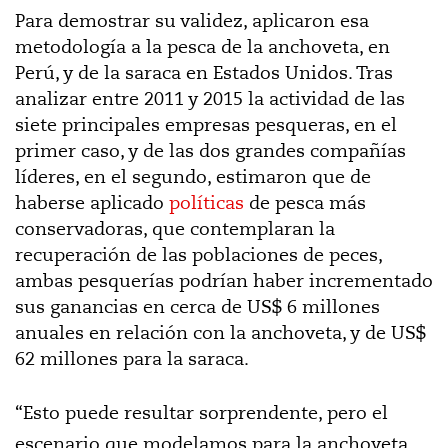
Para demostrar su validez, aplicaron esa
metodología a la pesca de la anchoveta, en
Perú, y de la saraca en Estados Unidos. Tras
analizar entre 2011 y 2015 la actividad de las
siete principales empresas pesqueras, en el
primer caso, y de las dos grandes compañías
líderes, en el segundo, estimaron que de
haberse aplicado
políticas
de pesca más
conservadoras, que contemplaran la
recuperación de las poblaciones de peces,
ambas pesquerías podrían haber incrementado
sus ganancias en cerca de US$ 6 millones
anuales en relación con la anchoveta, y de US$
62 millones para la saraca.
“Esto puede resultar sorprendente, pero el
escenario que modelamos para la anchoveta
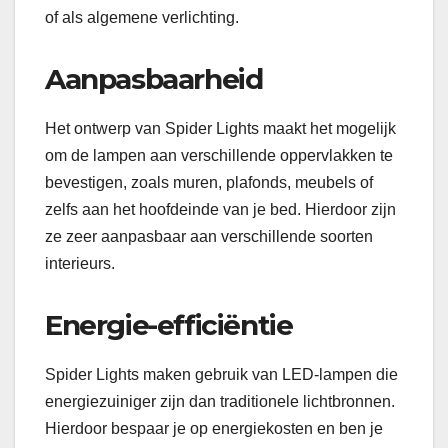
of als algemene verlichting.
Aanpasbaarheid
Het ontwerp van Spider Lights maakt het mogelijk
om de lampen aan verschillende oppervlakken te
bevestigen, zoals muren, plafonds, meubels of
zelfs aan het hoofdeinde van je bed. Hierdoor zijn
ze zeer aanpasbaar aan verschillende soorten
interieurs.
Energie-efficiëntie
Spider Lights maken gebruik van LED-lampen die
energiezuiniger zijn dan traditionele lichtbronnen.
Hierdoor bespaar je op energiekosten en ben je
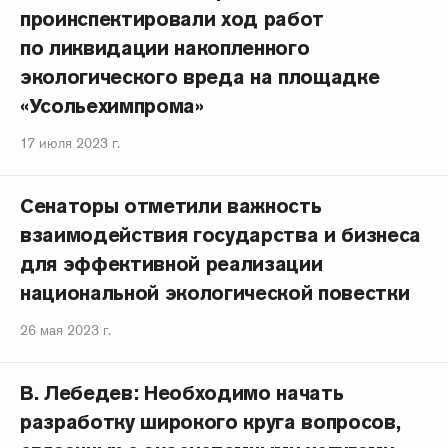
проинспектировали ход работ
по ликвидации накопленного
экологического вреда на площадке
«Усольехимпрома»
17 июля 2023 г.
Сенаторы отметили важность
взаимодействия государства и бизнеса
для эффективной реализации
национальной экологической повестки
26 мая 2023 г.
В. Лебедев: Необходимо начать
разработку широкого круга вопросов,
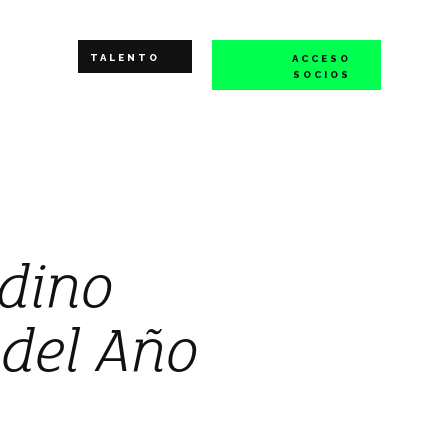
TALENTO
ACCESO
SOCIOS
rdino
 del Año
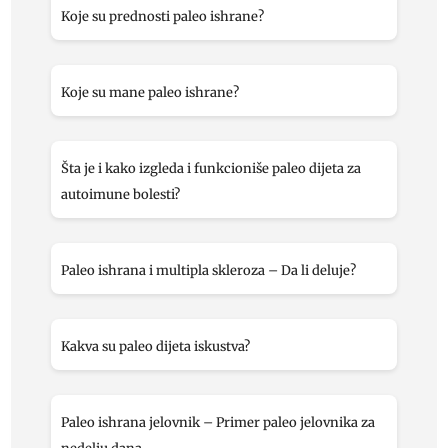
Koje su prednosti paleo ishrane?
Koje su mane paleo ishrane?
Šta je i kako izgleda i funkcioniše paleo dijeta za
autoimune bolesti?
Paleo ishrana i multipla skleroza – Da li deluje?
Kakva su paleo dijeta iskustva?
Paleo ishrana jelovnik – Primer paleo jelovnika za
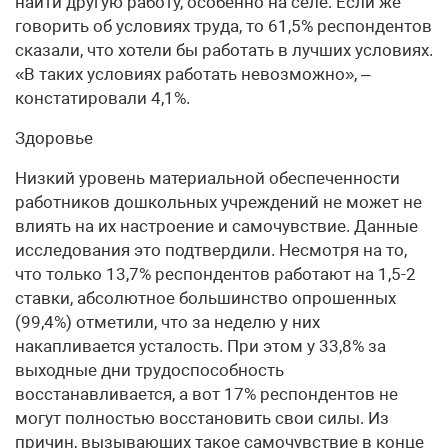
найти другую работу, особенно на селе. Если же
говорить об условиях труда, то 61,5% респондентов
сказали, что хотели бы работать в лучших условиях.
«В таких условиях работать невозможно», –
констатировали 4,1%.
Здоровье
Низкий уровень материальной обеспеченности
работников дошкольных учреждений не может не
влиять на их настроение и самочувствие. Данные
исследования это подтвердили. Несмотря на то,
что только 13,7% респондентов работают на 1,5-2
ставки, абсолютное большинство опрошенных
(99,4%) отметили, что за неделю у них
накапливается усталость. При этом у 33,8% за
выходные дни трудоспособность
восстанавливается, а вот 17% респондентов не
могут полностью восстановить свои силы. Из
причин, вызывающих такое самочувствие в конце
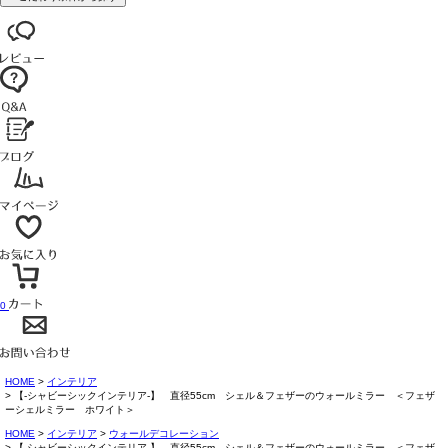
0
HOME
インテリア
【-シャビーシックインテリア-】 直径55cm シェル＆フェザーのウォールミラー ＜フェザ
ーシェルミラー ホワイト＞
HOME
インテリア
ウォールデコレーション
【-シャビーシックインテリア-】 直径55cm シェル＆フェザーのウォールミラー ＜フェザ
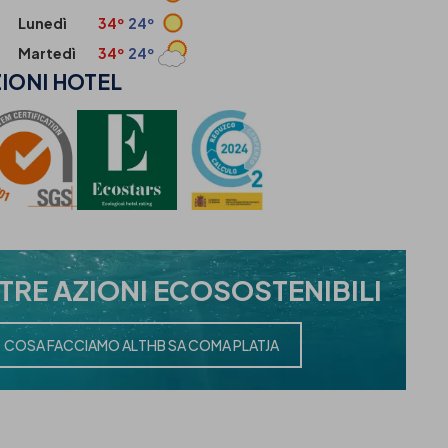
Lunedì
34º
24º
Martedì
34º
24º
IONI
HOTEL
STRE
AZIONI ECOSOSTENIBILI
COSA FACCIAMO AL
THB SA COMA PLATJA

====

Show all lines in the preceding material that have "респондентов" in them.

говорить об условиях труда, то 61,5% респондентов
что только 13,7% респондентов работают на 1,5-2
восстанавливается, а вот 17% респондентов не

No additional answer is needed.